EXERCISE INSTRUCTIONS:
Print the data that follows exactly as it stands, from its first line through the line containing "মানববন্ধনে পিআর পদ্ধতিতে", and stop there.
─── INPUT
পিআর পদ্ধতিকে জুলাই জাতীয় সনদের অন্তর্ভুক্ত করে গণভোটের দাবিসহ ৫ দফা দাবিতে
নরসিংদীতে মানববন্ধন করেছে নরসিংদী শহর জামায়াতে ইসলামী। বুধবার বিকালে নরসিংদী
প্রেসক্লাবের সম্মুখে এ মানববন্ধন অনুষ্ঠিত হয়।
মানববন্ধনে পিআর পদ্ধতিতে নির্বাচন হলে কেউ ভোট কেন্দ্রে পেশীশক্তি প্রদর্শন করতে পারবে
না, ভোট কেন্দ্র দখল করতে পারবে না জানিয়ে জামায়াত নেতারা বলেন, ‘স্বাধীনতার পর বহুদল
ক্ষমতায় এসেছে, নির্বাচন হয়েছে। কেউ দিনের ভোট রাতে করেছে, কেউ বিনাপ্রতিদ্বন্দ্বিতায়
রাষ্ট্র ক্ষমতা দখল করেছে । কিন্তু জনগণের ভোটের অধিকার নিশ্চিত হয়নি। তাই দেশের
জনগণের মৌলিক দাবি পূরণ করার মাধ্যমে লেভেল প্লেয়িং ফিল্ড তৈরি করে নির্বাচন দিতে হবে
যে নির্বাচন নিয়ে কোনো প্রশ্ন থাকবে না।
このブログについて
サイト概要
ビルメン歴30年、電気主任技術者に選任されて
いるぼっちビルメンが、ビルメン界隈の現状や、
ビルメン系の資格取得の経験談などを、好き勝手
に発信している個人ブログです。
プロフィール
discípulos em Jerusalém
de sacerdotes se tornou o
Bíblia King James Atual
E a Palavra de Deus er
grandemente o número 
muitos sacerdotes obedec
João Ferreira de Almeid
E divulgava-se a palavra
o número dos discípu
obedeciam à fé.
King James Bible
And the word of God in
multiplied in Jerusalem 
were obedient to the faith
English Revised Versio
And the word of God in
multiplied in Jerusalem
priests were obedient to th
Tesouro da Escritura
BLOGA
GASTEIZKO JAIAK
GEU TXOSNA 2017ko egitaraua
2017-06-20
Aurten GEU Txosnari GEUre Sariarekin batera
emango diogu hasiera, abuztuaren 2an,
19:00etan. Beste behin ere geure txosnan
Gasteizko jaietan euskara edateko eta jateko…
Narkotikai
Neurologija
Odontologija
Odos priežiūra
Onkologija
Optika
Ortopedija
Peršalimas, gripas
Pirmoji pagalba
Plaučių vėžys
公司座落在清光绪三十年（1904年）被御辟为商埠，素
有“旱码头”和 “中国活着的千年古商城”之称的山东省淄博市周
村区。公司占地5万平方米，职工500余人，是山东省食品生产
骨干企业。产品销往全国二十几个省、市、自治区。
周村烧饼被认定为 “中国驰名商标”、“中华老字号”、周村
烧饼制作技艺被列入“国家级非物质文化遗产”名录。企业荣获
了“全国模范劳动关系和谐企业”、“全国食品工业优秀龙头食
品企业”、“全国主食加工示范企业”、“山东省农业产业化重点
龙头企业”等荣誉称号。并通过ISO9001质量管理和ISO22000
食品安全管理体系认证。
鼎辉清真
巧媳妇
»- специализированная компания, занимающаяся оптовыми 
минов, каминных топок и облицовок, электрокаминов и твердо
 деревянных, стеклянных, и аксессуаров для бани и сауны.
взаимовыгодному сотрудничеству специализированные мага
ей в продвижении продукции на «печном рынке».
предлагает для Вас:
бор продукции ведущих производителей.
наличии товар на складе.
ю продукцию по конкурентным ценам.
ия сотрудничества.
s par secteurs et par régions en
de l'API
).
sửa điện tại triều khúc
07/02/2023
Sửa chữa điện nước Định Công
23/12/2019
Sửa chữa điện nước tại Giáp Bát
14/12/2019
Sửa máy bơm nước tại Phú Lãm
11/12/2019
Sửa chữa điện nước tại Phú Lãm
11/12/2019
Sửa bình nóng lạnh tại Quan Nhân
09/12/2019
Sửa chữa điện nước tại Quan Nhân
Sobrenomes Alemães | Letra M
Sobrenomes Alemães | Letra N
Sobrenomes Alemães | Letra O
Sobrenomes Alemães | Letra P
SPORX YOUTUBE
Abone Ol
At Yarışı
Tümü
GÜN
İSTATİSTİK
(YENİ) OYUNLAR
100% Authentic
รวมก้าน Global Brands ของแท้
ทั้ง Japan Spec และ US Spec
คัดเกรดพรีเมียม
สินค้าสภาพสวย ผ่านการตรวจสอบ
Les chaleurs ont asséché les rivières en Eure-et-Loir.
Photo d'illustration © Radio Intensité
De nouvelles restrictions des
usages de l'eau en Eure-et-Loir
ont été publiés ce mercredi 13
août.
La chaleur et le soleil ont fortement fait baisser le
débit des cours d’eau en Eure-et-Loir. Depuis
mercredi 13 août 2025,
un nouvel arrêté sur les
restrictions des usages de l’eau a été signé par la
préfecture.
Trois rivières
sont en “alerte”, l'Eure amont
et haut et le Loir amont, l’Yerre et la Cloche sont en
──────
ANSWER TO THE PROBLEM:
পিআর পদ্ধতিকে জুলাই জাতীয় সনদের অন্তর্ভুক্ত করে গণভোটের দাবিসহ ৫ দফা দাবিতে
নরসিংদীতে মানববন্ধন করেছে নরসিংদী শহর জামায়াতে ইসলামী। বুধবার বিকালে নরসিংদী
প্রেসক্লাবের সম্মুখে এ মানববন্ধন অনুষ্ঠিত হয়।
মানববন্ধনে পিআর পদ্ধতিতে নির্বাচন হলে কেউ ভোট কেন্দ্রে পেশীশক্তি প্রদর্শন করতে পারবে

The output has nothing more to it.